LE CHU JOSEPH RAVOAHANGY ANDRIANAVALONA POURSUIT SA POLITIQUE DE MODERNISATION ET, CE, POUR MARQUER ÉGALEMENT SON 40ème ANNIVERSAIRE.

ARTICLE-Modernisation du Chujra

Le service des urgences, qui a fait l’objet d’une extension, dispose maintenant d’un bloc opératoire ; de même, le Centre d’imagerie médicale a été doté de matériels neufs et modernes. Ces infrastructures et nouvelles acquisitions ont été inaugurées ce 3 décembre par le Président de la République, et témoignent des efforts mis en œuvre en termes de modernisation d’un service public qui se veut être dans les normes internationales.
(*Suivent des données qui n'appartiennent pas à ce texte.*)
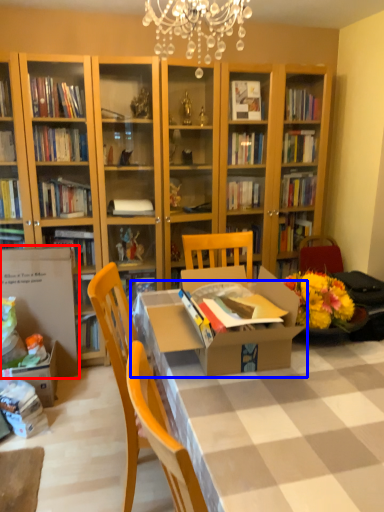 Question: Which of the following is the closest to the observer, cardboard box (highlighted by a red box) or table (highlighted by a blue box)?

Choices:
 (A) cardboard box
 (B) table

Answer: (B) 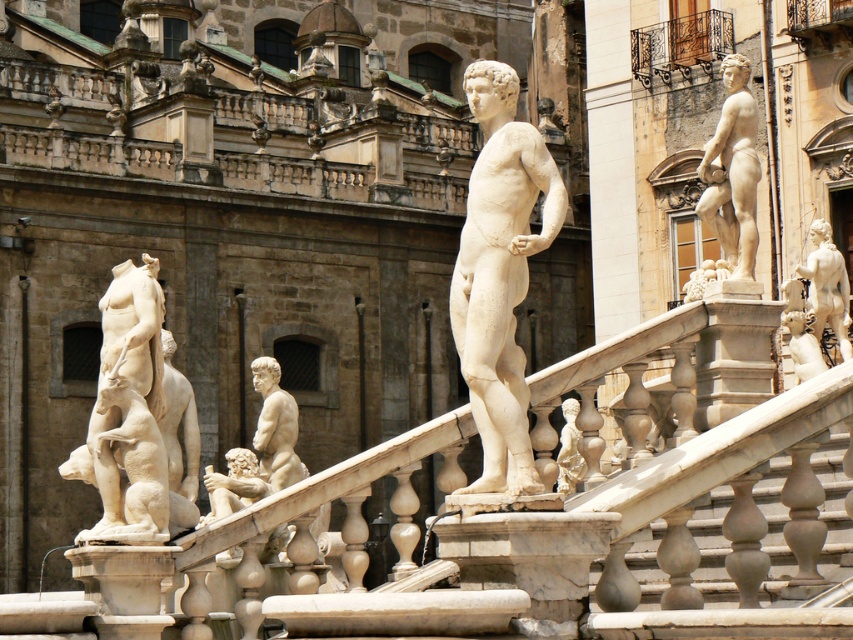 Does white marble statue at center appear on the left side of smooth beige statue at center?

No, white marble statue at center is not to the left of smooth beige statue at center.

Which is more to the left, white marble statue at center or smooth beige statue at center?

smooth beige statue at center

You are a GUI agent. You are given a task and a screenshot of the screen. Output one action in this format:
    pyautogui.click(x=<x>, y=<y>)
    Task: Click on the white marble statue at center
    This screenshot has height=640, width=853.
    Given the screenshot: What is the action you would take?
    pyautogui.click(x=500, y=273)

Locate an element on the screen. white marble statue at center is located at coordinates (500, 273).

Does point (732, 86) come closer to viewer compared to point (556, 483)?

Yes.

Locate an element on the screen. white marble statue at upper right is located at coordinates (732, 172).

Find the location of a particular element. white marble statue at upper right is located at coordinates (732, 172).

This screenshot has height=640, width=853. Find the location of `white marble statue at upper right`. white marble statue at upper right is located at coordinates (732, 172).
Le Président Hery Rajaonarimampianina a réitéré, à Ampefiloha, que l’Etat accorde une importance particulière à la revalorisation des hôpitaux publics qui ont pour mission de dispenser à toute la population des soins et des traitements appropriés, en les dotant de matériels neufs, modernes et performants. Le Service d’imagerie médicale du CHUJRA s’inscrit dorénavant dans cette modernité car il dispose d’équipements pour la radiographie numérique, la mammographie, un scanner et un système d’IRM (Imagerie à résonnance magnétique). De même, la CHUJRA a fait l’acquisition d’équipements pour la lithotripsie extracorporelle, une technique qui consiste à éliminer en fragments les calculs rénaux ou biliaires, ainsi que de trois echo-dopplers.

Pour ce qui est du Service des urgences, un partenariat entre l’Etat, la BFV-SG et la STAR a permis de réaliser l’extension de sa devanture, la mise en place d’un bloc opération d’urgence, ainsi que la dotation de lits et d’une table d’examen.

Au niveau des ressources humaines, il a été annoncé au CHUJRA, lors de l’inauguration, que le Ministère de la Santé publique va procéder au recrutement de 500 paramédicaux et de 500 médecins spécialistes. Le Président de la République a ainsi tenu à mettre en relief les efforts déployés en matière de ressources humaines et aussi pour la modernisation des infrastructures de santé, ceci dans l’objectif de favoriser l’accès des plus démunis aux services de base. Il s’agit également d’un effort partagé dans le cadre du partenariat public privé, comme c’est le cas au CHUJRA avec les sociétés NIP Santé et ELSMED, des sociétés de fabrication et d’entretien d’équipements médicaux. Ce faisant, les hôpitaux publics du pays pourront développer une saine concurrence avec les hôpitaux privés, non seulement pour la qualité des services, mais surtout en termes de coûts des soins et des traitements.